THE TASK: Give back the full data character for character.

Data records:
- - - - -

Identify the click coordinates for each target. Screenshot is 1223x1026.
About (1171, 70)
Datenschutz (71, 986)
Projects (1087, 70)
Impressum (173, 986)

- - - - -

SOLUTION FOR THIS PROBLEM:
Identify the click coordinates for each target. Screenshot is 1223x1026.
About (1171, 70)
Datenschutz (71, 986)
Projects (1087, 70)
Impressum (173, 986)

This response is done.